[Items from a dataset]
◇ ◇ ◇ ◇ ◇ ◇ ◇

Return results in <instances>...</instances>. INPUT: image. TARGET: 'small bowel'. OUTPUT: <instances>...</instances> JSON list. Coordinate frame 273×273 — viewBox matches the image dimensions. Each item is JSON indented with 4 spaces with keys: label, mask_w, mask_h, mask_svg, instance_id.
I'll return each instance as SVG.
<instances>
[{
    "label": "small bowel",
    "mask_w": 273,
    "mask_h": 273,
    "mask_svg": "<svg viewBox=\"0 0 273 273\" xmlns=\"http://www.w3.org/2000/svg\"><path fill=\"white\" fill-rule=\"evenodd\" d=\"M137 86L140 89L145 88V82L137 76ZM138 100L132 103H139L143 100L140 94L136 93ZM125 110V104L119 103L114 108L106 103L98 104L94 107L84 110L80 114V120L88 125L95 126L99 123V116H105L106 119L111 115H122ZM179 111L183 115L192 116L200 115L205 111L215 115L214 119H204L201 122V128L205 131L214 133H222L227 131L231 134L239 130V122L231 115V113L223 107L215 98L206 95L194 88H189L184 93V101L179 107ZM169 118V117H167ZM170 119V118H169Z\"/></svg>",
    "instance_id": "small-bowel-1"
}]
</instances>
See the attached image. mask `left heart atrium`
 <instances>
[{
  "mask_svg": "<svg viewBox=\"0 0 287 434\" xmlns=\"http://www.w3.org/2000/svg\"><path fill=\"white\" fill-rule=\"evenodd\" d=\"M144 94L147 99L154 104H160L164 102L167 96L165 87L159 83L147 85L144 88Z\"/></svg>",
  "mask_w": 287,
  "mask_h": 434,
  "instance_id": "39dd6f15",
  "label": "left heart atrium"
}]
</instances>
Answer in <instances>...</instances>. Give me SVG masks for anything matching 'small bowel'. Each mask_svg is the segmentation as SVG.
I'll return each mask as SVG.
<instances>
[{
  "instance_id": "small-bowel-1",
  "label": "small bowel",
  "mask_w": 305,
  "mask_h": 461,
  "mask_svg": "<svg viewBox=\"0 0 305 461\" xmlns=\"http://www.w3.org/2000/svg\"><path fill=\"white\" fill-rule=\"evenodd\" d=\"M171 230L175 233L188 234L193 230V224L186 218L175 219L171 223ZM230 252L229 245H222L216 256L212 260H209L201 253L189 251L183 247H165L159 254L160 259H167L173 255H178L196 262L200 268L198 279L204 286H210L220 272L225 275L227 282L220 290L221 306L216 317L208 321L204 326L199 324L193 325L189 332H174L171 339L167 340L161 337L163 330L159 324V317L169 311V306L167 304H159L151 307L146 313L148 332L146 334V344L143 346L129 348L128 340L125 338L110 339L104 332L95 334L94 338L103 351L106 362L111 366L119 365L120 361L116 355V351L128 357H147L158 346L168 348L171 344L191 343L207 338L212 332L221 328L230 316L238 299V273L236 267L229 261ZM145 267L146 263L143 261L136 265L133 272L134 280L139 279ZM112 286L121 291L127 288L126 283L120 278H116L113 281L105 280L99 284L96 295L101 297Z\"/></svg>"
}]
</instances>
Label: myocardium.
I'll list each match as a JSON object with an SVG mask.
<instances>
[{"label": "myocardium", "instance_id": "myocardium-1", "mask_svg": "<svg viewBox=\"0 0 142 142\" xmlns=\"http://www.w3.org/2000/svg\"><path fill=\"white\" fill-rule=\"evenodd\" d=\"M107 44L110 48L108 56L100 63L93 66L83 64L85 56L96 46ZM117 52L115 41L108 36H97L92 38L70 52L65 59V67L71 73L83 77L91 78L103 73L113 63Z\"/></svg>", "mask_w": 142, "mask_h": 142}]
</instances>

◇ ◇ ◇ ◇ ◇ ◇ ◇

* EXERCISE DETAILS *
Where the line containing "See the attached" appears in the data above, begin there and reproduce every line to the end exactly; include nothing else.

* EXERCISE OUTPUT *
See the attached image. mask `left heart atrium`
 <instances>
[{
  "mask_svg": "<svg viewBox=\"0 0 287 434\" xmlns=\"http://www.w3.org/2000/svg\"><path fill=\"white\" fill-rule=\"evenodd\" d=\"M144 94L147 99L154 104H160L164 102L167 96L165 87L159 83L147 85L144 88Z\"/></svg>",
  "mask_w": 287,
  "mask_h": 434,
  "instance_id": "39dd6f15",
  "label": "left heart atrium"
}]
</instances>
Answer in <instances>...</instances>. Give me SVG masks for anything matching 'small bowel'. Each mask_svg is the segmentation as SVG.
I'll return each mask as SVG.
<instances>
[{
  "instance_id": "small-bowel-1",
  "label": "small bowel",
  "mask_w": 305,
  "mask_h": 461,
  "mask_svg": "<svg viewBox=\"0 0 305 461\" xmlns=\"http://www.w3.org/2000/svg\"><path fill=\"white\" fill-rule=\"evenodd\" d=\"M171 230L175 233L188 234L193 230V224L186 218L175 219L171 223ZM230 252L229 245H222L216 256L212 260H209L201 253L189 251L183 247H165L159 254L160 259H167L173 255H178L196 262L200 268L198 279L204 286H210L220 272L225 275L227 282L220 290L221 306L216 317L208 321L204 326L199 324L193 325L189 332H174L171 339L167 340L161 337L163 330L159 324V317L169 311V306L167 304H159L151 307L146 313L148 332L146 334V344L143 346L129 348L128 340L125 338L110 339L104 332L95 334L94 338L103 351L106 362L111 366L119 365L120 361L116 355V351L128 357H147L158 346L168 348L171 344L191 343L207 338L212 332L221 328L230 316L238 299V273L236 267L229 261ZM145 267L146 263L143 261L136 265L133 272L134 280L139 279ZM112 286L121 291L127 288L126 283L120 278H116L113 281L105 280L99 284L96 295L101 297Z\"/></svg>"
}]
</instances>
Label: myocardium.
I'll list each match as a JSON object with an SVG mask.
<instances>
[{"label": "myocardium", "instance_id": "myocardium-1", "mask_svg": "<svg viewBox=\"0 0 142 142\" xmlns=\"http://www.w3.org/2000/svg\"><path fill=\"white\" fill-rule=\"evenodd\" d=\"M107 44L110 48L108 56L100 63L93 66L83 64L85 56L96 46ZM117 52L115 41L108 36H97L92 38L70 52L65 59V67L71 73L83 77L91 78L103 73L113 63Z\"/></svg>", "mask_w": 142, "mask_h": 142}]
</instances>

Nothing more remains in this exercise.